* **Exercise goal**
Report the lines of the data below that contain the string "doesn".

*** Source records ***

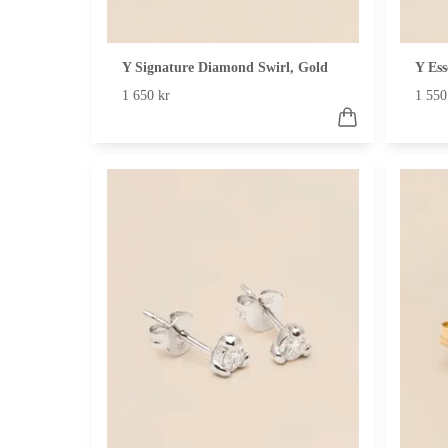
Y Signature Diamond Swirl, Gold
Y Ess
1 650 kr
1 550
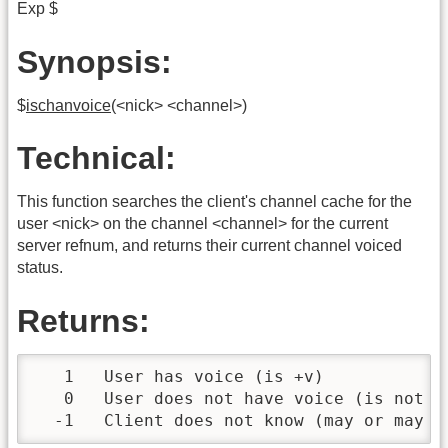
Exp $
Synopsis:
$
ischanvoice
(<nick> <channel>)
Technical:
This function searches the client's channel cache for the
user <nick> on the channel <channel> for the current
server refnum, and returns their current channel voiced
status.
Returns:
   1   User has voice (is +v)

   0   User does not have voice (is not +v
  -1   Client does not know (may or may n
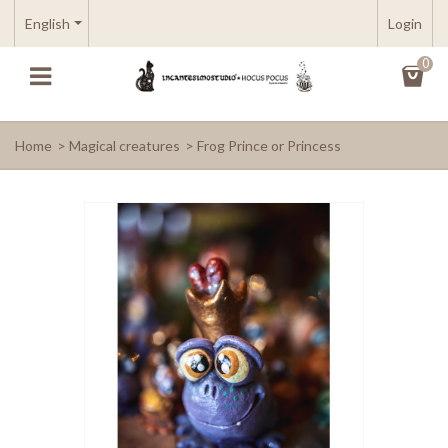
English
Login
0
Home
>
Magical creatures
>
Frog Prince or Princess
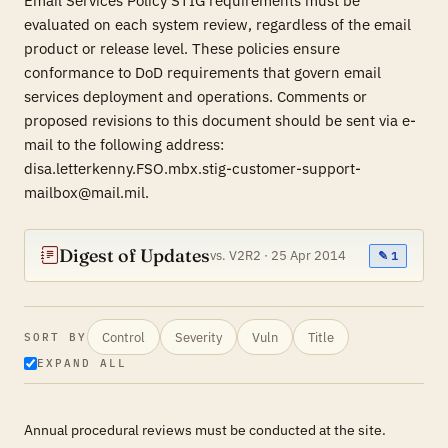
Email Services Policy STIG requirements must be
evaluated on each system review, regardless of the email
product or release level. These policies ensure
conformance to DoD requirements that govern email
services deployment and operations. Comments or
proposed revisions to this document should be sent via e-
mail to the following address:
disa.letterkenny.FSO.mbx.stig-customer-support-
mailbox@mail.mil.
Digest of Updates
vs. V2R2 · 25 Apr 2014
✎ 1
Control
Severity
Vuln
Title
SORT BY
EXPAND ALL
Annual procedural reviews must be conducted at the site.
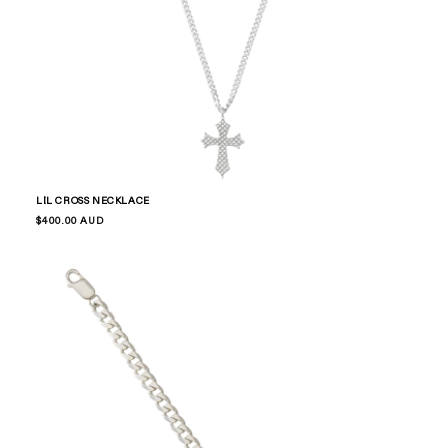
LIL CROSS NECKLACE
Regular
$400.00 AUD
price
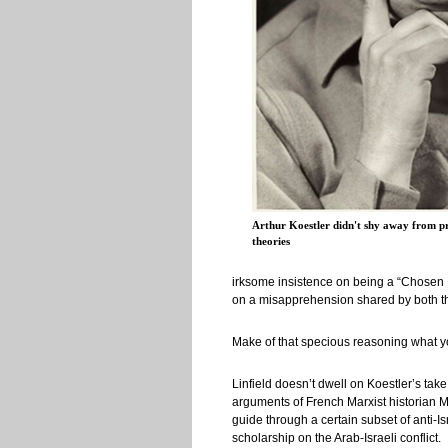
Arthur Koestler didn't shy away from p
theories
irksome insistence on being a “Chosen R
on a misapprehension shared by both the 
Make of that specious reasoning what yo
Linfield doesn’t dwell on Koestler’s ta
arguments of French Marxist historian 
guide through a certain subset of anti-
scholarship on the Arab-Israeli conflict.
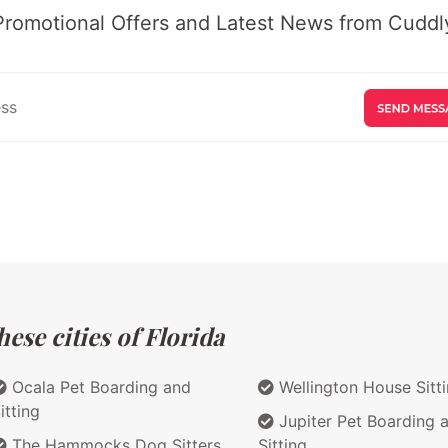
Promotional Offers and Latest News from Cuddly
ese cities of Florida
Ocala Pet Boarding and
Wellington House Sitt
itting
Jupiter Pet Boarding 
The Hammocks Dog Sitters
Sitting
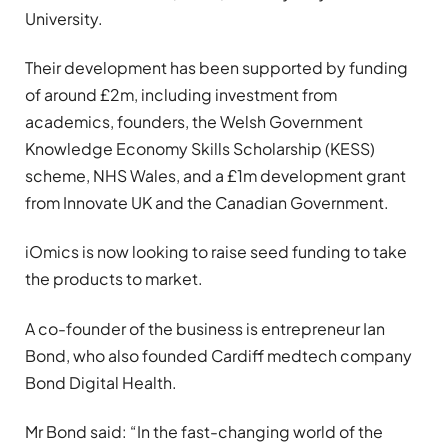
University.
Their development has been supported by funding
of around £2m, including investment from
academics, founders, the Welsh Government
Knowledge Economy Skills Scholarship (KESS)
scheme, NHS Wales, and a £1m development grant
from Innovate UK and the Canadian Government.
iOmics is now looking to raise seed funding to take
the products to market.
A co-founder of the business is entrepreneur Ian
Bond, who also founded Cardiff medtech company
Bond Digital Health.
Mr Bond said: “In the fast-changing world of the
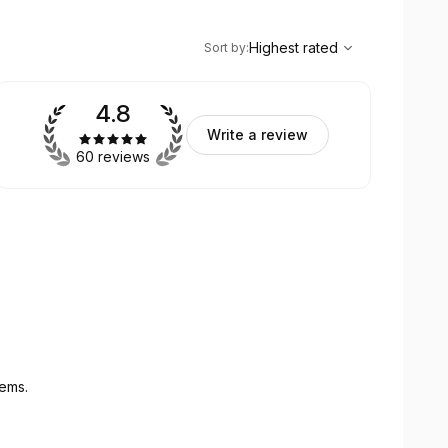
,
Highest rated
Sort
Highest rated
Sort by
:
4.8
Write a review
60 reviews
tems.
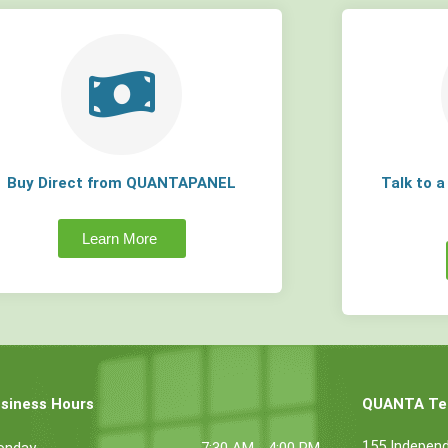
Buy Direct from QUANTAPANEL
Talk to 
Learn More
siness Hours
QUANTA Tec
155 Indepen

*** End of Source records ***
*** Source records ***

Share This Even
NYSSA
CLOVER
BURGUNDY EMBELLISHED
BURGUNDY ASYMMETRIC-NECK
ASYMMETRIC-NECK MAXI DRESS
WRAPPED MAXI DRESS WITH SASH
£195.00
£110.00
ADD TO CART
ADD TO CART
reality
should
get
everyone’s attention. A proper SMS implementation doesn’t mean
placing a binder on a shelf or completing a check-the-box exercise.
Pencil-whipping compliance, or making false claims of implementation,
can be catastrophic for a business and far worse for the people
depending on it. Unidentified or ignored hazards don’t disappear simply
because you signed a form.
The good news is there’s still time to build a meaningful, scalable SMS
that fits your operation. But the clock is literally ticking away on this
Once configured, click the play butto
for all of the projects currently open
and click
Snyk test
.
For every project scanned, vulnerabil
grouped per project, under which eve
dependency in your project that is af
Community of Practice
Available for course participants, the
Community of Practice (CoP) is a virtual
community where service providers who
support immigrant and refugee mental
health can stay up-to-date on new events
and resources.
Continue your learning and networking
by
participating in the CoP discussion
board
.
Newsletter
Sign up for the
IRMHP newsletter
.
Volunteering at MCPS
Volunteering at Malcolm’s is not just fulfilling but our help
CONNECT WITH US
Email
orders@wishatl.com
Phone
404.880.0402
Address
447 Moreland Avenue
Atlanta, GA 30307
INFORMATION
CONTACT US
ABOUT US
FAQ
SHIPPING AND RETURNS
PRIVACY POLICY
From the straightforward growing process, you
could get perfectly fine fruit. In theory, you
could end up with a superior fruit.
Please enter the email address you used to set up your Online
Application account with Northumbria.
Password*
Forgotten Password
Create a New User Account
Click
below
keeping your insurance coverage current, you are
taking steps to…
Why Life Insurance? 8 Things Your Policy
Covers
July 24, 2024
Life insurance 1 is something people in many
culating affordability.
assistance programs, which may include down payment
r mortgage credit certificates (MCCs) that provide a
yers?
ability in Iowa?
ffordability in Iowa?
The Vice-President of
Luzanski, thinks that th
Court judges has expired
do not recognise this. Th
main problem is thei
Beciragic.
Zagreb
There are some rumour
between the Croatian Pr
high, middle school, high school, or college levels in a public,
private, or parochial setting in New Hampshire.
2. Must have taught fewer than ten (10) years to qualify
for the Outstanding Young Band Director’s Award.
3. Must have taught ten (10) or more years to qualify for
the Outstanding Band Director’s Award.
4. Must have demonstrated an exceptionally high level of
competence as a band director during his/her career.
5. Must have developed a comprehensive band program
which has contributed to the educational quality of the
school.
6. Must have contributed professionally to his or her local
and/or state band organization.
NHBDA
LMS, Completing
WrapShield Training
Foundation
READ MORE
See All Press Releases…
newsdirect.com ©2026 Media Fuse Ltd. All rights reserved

*** End of Source records ***

* **Written answer**
Linfield doesn’t dwell on Koestler’s ta
everyone’s attention. A proper SMS implementation doesn’t mean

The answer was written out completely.